Предположу, что это тонкость из теории восприятия(лориг), которое отличается в Гелуг и в др. Традициях. В Гелуг говорится, что восприятие происходит одновременно - и тогда благодаря этому в пробужденном(в неконцептуальном) состоянии есть возможность воспринимать как форму, так и сам объект, в других Традициях, говорится, что восприятие происходит последовательно, тогда в пробужденном(в неконцептуальном)  сознании воспринимаются только формы, объекты сами не воспринимаются(т.к. они воспринимаются лишь концептуальными сознаниями). Вот цитата Берзина:



> Вдобавок к этому, возникает еще одно различие, касательно пустотности: может ли она быть обозначена словами и коцепциями или она за пределами того и другого. Этот вопрос аналогичен различию в теории познания(восприятия). Гелугпа объясняет, что неконцептуальным чувственным восприятием, таким, например, как зрение, мы воспринимаем не только формы и цвета, но также и объекты – например вазу. Сакья, Кагью и Ньингма утверждают, что неконцептуальным чувственным восприятием познаются только формы и цвета. Познание форм и цветов в качестве объекта – вазы, например, происходит благодаря концептуальному восприятию, которое возникает в следующий миг [после восприятия органом чувств формы и цвета].






> Сообщение от *До1*
> 
> _Т.е. что-то должно иметь причины своего возниконовения. Т.е. должно быть способно подвергаться историческому анализу. Но не все объекты могут быть подвержены такому анализу, а лишь непостоянные. И поэтому мы вводим следующий уровень_


Предположу, что *непостоянных объектов*(в смысле не меняющихся от момента к моменту) - не существует в природе. Следовательно, первый уровень взаимозависимости вводится не поэтому... Просто это очень понятный уровень, доступный для понимания многим.

----------


## AndreiCH

> ....
> Предположу, что *непостоянных объектов*(в смысле не меняющихся от момента к моменту) - не существует в природе. Следовательно, первый уровень взаимозависимости вводится не поэтому... Просто это очень понятный уровень, доступный для понимания многим.


А вы тут не запутаетесь? Согласно А Берзина




> There are four types of nonstatic phenomena. Those that 
> 
> have a beginning and an end - such as our gross bodies, a relationship with someone, or an episode of anger; 
> have no beginning and no end - such as our mental continuums; 
> have no beginning, but have an end - such as the presence of unawareness (ignorance, confusion) accompanying our mental continuums; 
> have a beginning, but no end - such as the death of a loved one, or the functioning of our mental continuums as omniscient minds of Buddhas.

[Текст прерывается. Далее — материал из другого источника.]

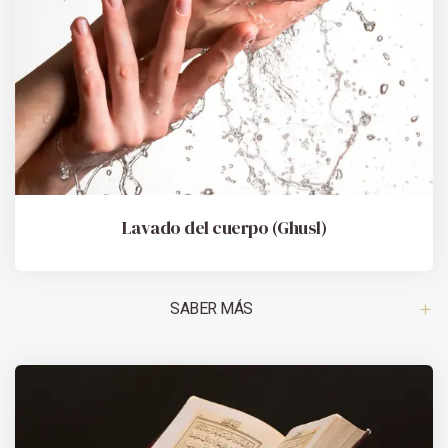
Lavado del cuerpo (Ghusl)
SABER MÁS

с точки зрения относительной истины непостоянные феномены существуют, а вот с точки вИдения Арьев таких феноменов нет, они являются объектом отрицания подобно «Принцу на белом коне» для нас существующему только в силу обозначения мыслью.

----------


## Lungrig

> Сообщение от *AndreiCH*
> 
> _А вы тут не запутаетесь? Согласно А Берзина
> 
> 
> 
> 
> 			
> 				There are four types of nonstatic phenomena. Those that 
> ...


ИМХО, не совсем так. Вот еще по Берзину:



> Gelugpas say that mind, meaning awareness of objects, is impermanent, while Kagyupas and Nyingmapas assert it is permanent. The two positions seem to be contradictory and mutually exclusive; but, actually, they are not. By "impermanent," Gelugpas mean that awareness of objects changes from moment to moment, in the sense that the objects one is aware of change each moment. By "permanent," Kagyupas and Nyingmapas mean that awareness of objects continues forever; its basic nature remains unaffected by anything and thus never changes. Each side would agree with the other, but because of their using the terms with different meanings, it looks as if they completely clash. Kagyupas and Nyingmapas would certainly say that an individual's awareness of objects perceives or knows different objects each moment; while Gelugpas would certainly agree that individual minds are continuums of awareness of objects with no beginning and no end


Т.е. в смысле изменения от момента к моменту - нет непостоянных моментов даже с т. зр. условной истины. Например, Сознание Ясного Света - является континуумом, где предыдущий момент является причиной последующего. В этом смысле Ясный Свет не является постоянным, он суть изменчивый. Но в смысле, что Ясный Свет присутствует *всегда* - как в сансарном, так и в пробужденном уме - то да, в этом контексте, Ясный Свет постоянный. В приведенном Вами отрывке, Берзин, как мне кажется, говорит как раз в этом контексте. 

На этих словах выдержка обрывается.